然后遍历全局app对象的app_configs.values()拿到根据settings.INSTALLED_APPS列表生成的每个子app对象(详见django.steup),拼接子app对象所在目录/management/commands,拿到文件夹下所有以非"_"开头的模块文件名作为键,值为子app对象的name属性,加入到commands字典中,最后将commands返回,回到fetch_command函数,app_name即为django.core,其为字符串非BaseCommand类对象,因此调用load_command_class函数,该函数源代码如下:

def load_command_class(app_name, name):
    """
    Given a command name and an application name, return the Command
    class instance. Allow all errors raised by the import process
    (ImportError, AttributeError) to propagate.
    """
    module = import_module('%s.management.commands.%s' % (app_name, name))
    return module.Command()

因此klass即为django.core.management.commands.runserver下的Command类对象,回到execute函数,进入Command类的run_from_argv方法,Command类未定义run_from_argv方法,进入其继承的BaseCommand类,找到该类的run_from_argv方法,源码如下:

def run_from_argv(self, argv):
    """
    Set up any environment changes requested (e.g., Python path
    and Django settings), then run this command. If the
    command raises a ``CommandError``, intercept it and print it sensibly
    to stderr. If the ``--traceback`` option is present or the raised
    ``Exception`` is not ``CommandError``, raise it.
    """
    self._called_from_command_line = True
    parser = self.create_parser(argv[0], argv[1])

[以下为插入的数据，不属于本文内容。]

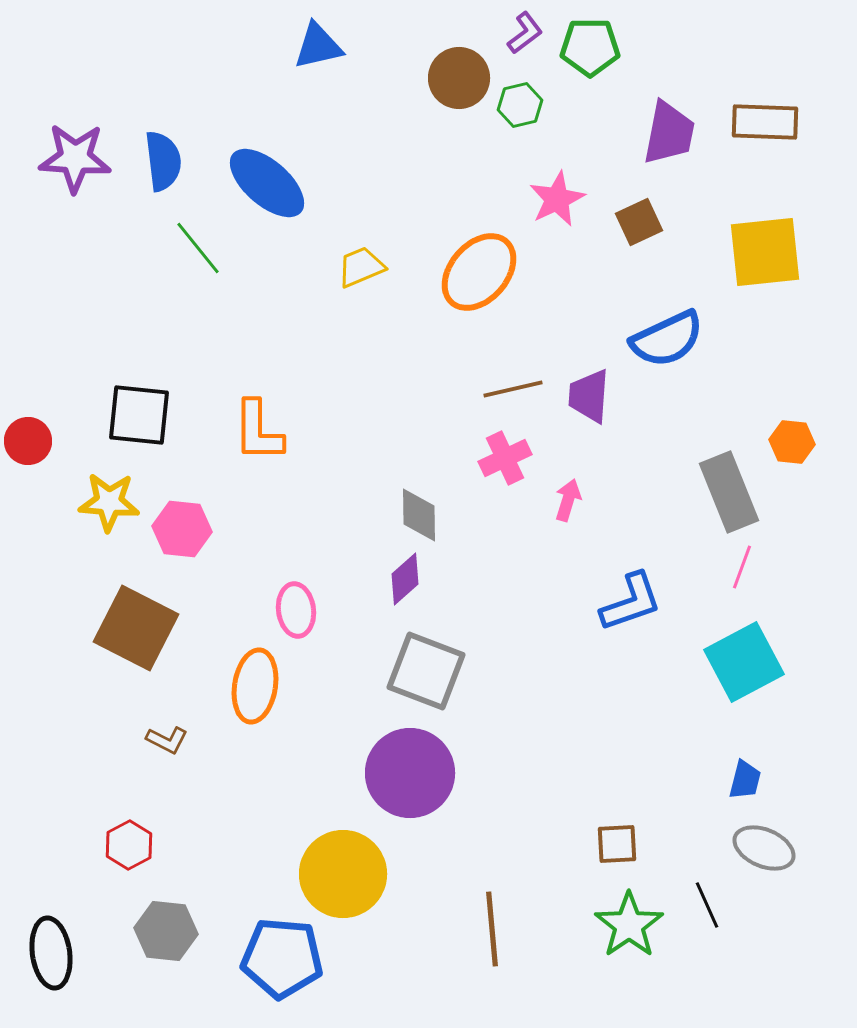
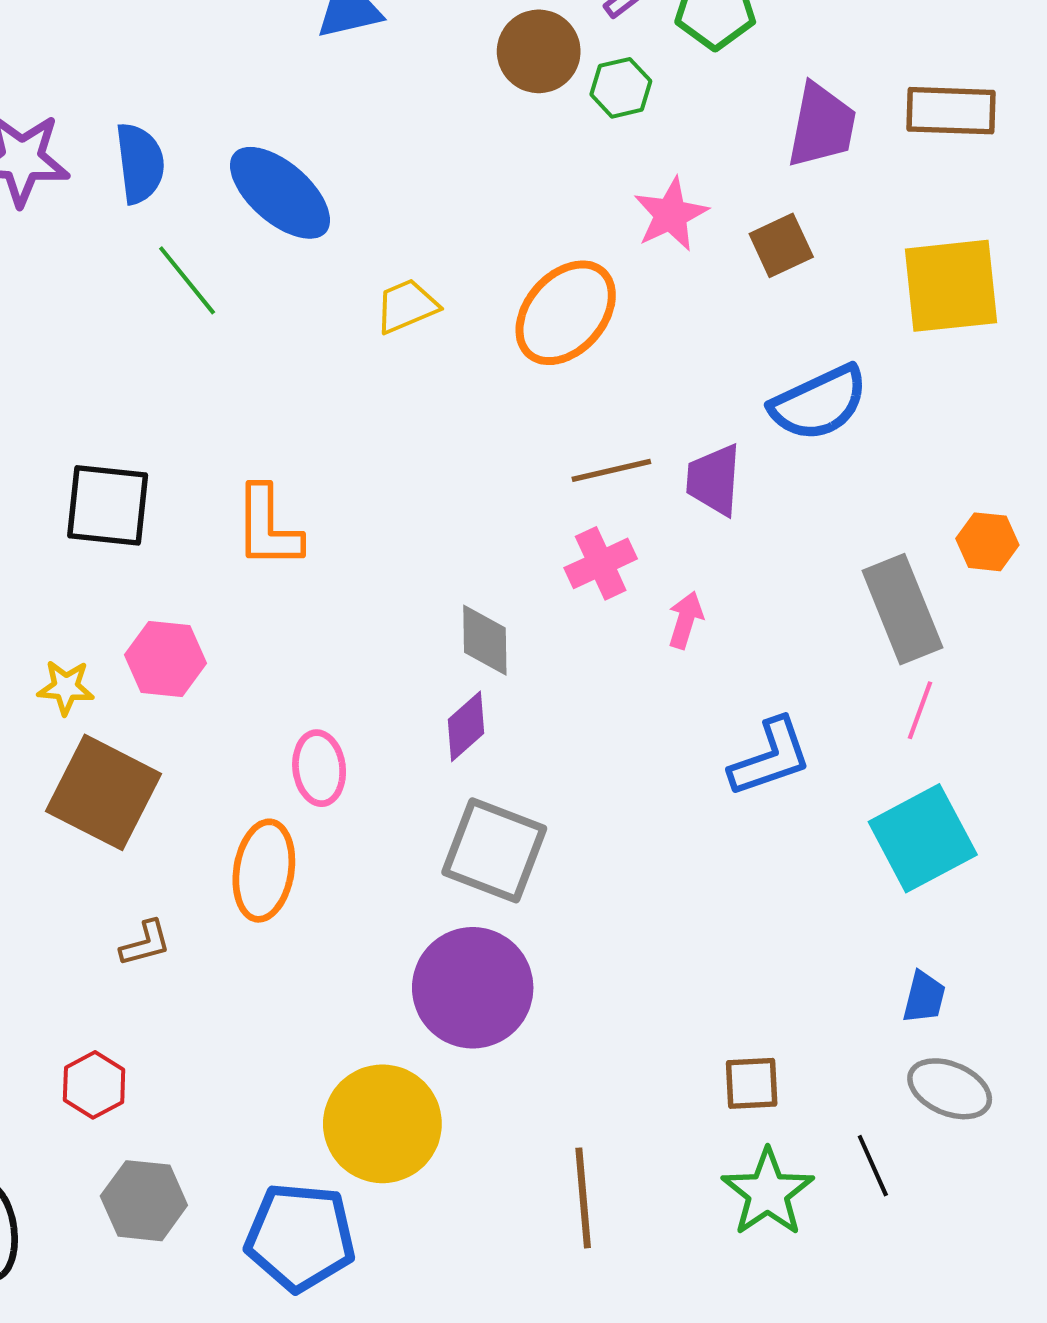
yellow star: (109, 502) -> (66, 687), moved, size x0.7
brown L-shape: (167, 740) -> (145, 943), turned -42

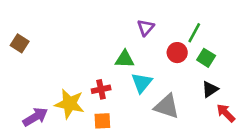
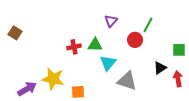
green square: (206, 58) -> (179, 50), moved, turned -32
red cross: (101, 89) -> (74, 47), moved
red arrow: (226, 113) -> (178, 79), moved, turned 35

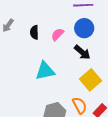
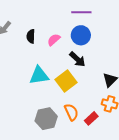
yellow square: (90, 80) -> (66, 81), moved

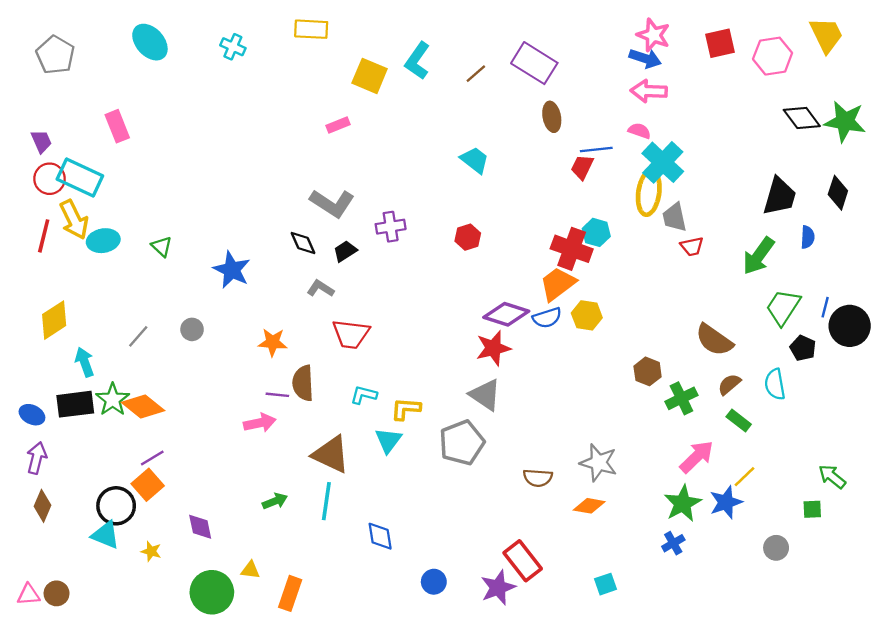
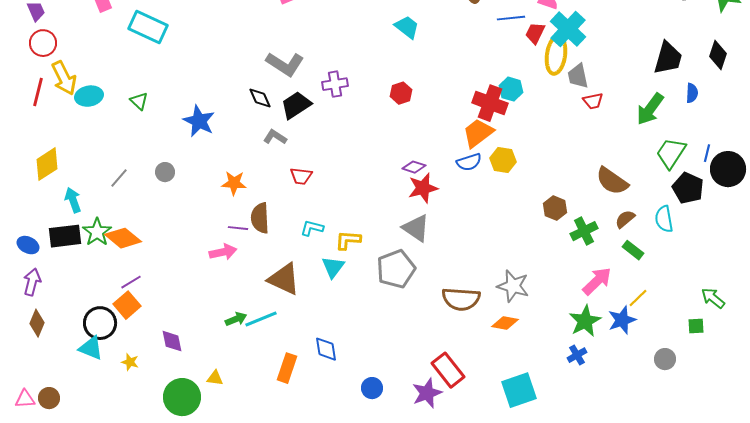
red trapezoid: (582, 167) -> (535, 33), moved
cyan rectangle: (80, 178) -> (148, 27), moved
black trapezoid: (345, 251) -> (296, 105), size x1.5
purple diamond: (506, 314) -> (414, 167), moved, size x0.6
red trapezoid: (351, 334) -> (301, 176), size x0.7
black pentagon: (803, 348) -> (688, 188), size x1.4
brown semicircle: (538, 478) -> (461, 299), size x1.5
cyan line: (326, 501) -> (261, 319), moved, turned 60
cyan square: (606, 584) -> (519, 390), size x1.8
orange rectangle: (290, 593) -> (287, 368), moved

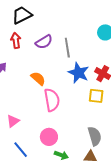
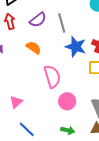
orange semicircle: (38, 78) -> (34, 48), moved
pink circle: (49, 137) -> (67, 101), moved

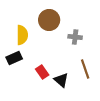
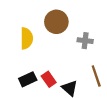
black rectangle: (14, 58) -> (28, 79), moved

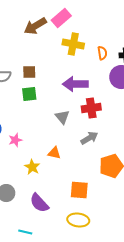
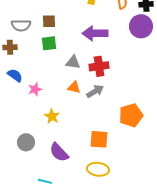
red cross: (91, 108) -> (99, 66), moved
gray triangle: (62, 117) -> (73, 62), moved, turned -42
gray arrow: (89, 138) -> (95, 91), moved
orange triangle: (54, 153) -> (74, 87), moved

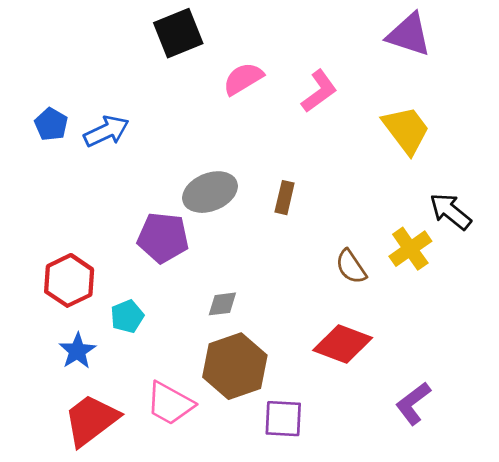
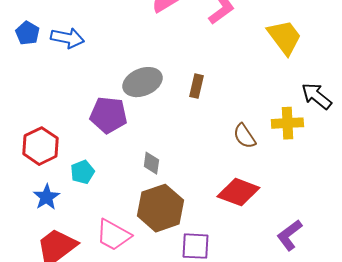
blue arrow: (106, 131) -> (67, 38), turned 36
yellow cross: (410, 249) -> (287, 123), turned 32
gray diamond: (222, 304) -> (151, 163), turned -75

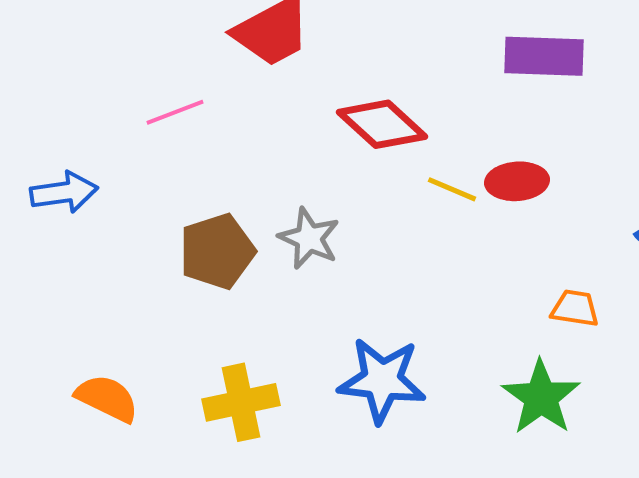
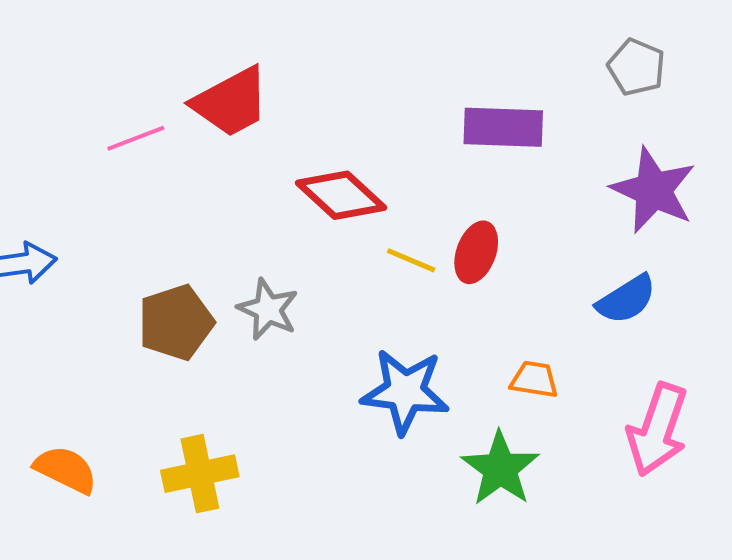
pink line: (175, 112) -> (136, 138), moved
red ellipse: (517, 181) -> (476, 252), turned -66
blue star: (382, 380) -> (405, 391), moved

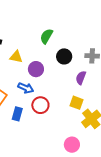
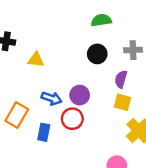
green semicircle: (46, 36) -> (101, 20), moved, turned 56
purple circle: (36, 69) -> (80, 95), moved
yellow square: (77, 103) -> (123, 102), moved

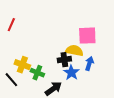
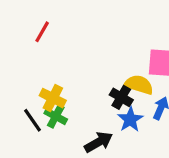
black cross: (64, 60) -> (121, 97), turned 32
green cross: (37, 73) -> (56, 116), moved

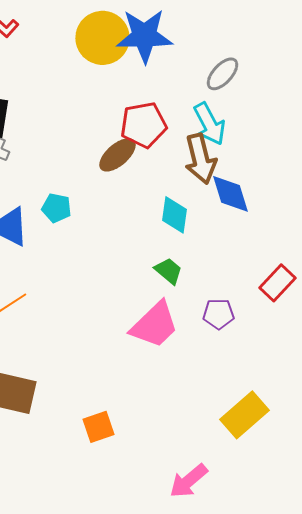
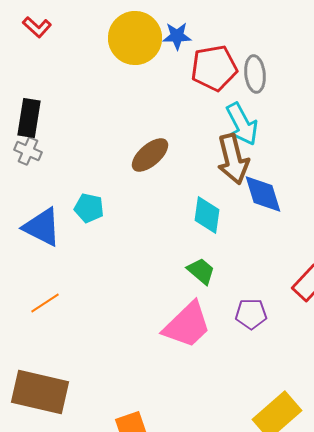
blue star: (144, 36) -> (177, 36), size x0.5
gray ellipse: (222, 74) -> (255, 74), turned -48
red pentagon: (143, 125) -> (214, 68), moved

    options = parser.parse_args(argv[2:])
    cmd_options = vars(options)
    # Move positional args out of options to mimic legacy optparse
    args = cmd_options.pop('args', ())
    handle_default_options(options)
    try:
        self.execute(*args, **cmd_options)
    except CommandError as e:
        if options.traceback:
            raise

        # SystemCheckError takes care of its own formatting.
        if isinstance(e, SystemCheckError):
            self.stderr.write(str(e), lambda x: x)
        else:
            self.stderr.write('%s: %s' % (e.__class__.__name__, e))
        sys.exit(e.returncode)
    finally:
        try:
            connections.close_all()
        except ImproperlyConfigured:
            # Ignore if connections aren't setup at this point (e.g. no
            # configured settings).
            pass

前期到handle_default_options(options)都是在准备一些环境参数,进入Command类的execute方法,设置了环境变量DJANGO_COLORS为nocolor后进入BaseCommand类的execute方法,随后进入Command类的handle方法,最后进入Command类的run方法,源码如下:

def run(self, **options):
    """Run the server, using the autoreloader if needed."""
    use_reloader = options['use_reloader']

    if use_reloader:
        autoreload.run_with_reloader(self.inner_run, **options)
    else:
        self.inner_run(None, **options)

当运行时加了 --noreload时use_reloader为False,否则为True,进入autoreload.run_with_reloader(self.inner_run, **options)方法中,源码如下:

def run_with_reloader(main_func, *args, **kwargs):
    signal.signal(signal.SIGTERM, lambda *args: sys.exit(0))
    try:
        if os.environ.get(DJANGO_AUTORELOAD_ENV) == 'true':
            reloader = get_reloader()
            logger.info('Watching for file changes with %s', reloader.__class__.__name__)
            start_django(reloader, main_func, *args, **kwargs)
        else:
            exit_code = restart_with_reloader()
            sys.exit(exit_code)
    except KeyboardInterrupt:
        pass

 第一次进入未设置环境变量DJANGO_AUTORELOAD_ENV,因此会走restart_with_reloader函数,函数源码如下:

def restart_with_reloader():
    new_environ = {**os.environ, DJANGO_AUTORELOAD_ENV: 'true'}
    args = get_child_arguments()
    while True:
        p = subprocess.run(args, env=new_environ, close_fds=False)
        if p.returncode != 3:
            return p.returncode

这里和werkzeug完全一样了,复制os.environ,并将设置DJANGO_AUTORELOAD_ENV为true,在死循环中通过subprocess.run开启一个新的进程任务,该进程任务会走到start_django函数,start_djangi函数源码如下:

def start_django(reloader, main_func, *args, **kwargs):
    ensure_echo_on()

    main_func = check_errors(main_func)
    django_main_thread = threading.Thread(target=main_func, args=args, kwargs=kwargs, name='django-main-thread')
    django_main_thread.setDaemon(True)
    django_main_thread.start()

    while not reloader.should_stop:
        try:
            reloader.run(django_main_thread)
        except WatchmanUnavailable as ex:
            # It's possible that the watchman service shuts down or otherwise
            # becomes unavailable. In that case, use the StatReloader.
            reloader = StatReloader()
            logger.error('Error connecting to Watchman: %s', ex)
            logger.info('Watching for file changes with %s', reloader.__class__.__name__)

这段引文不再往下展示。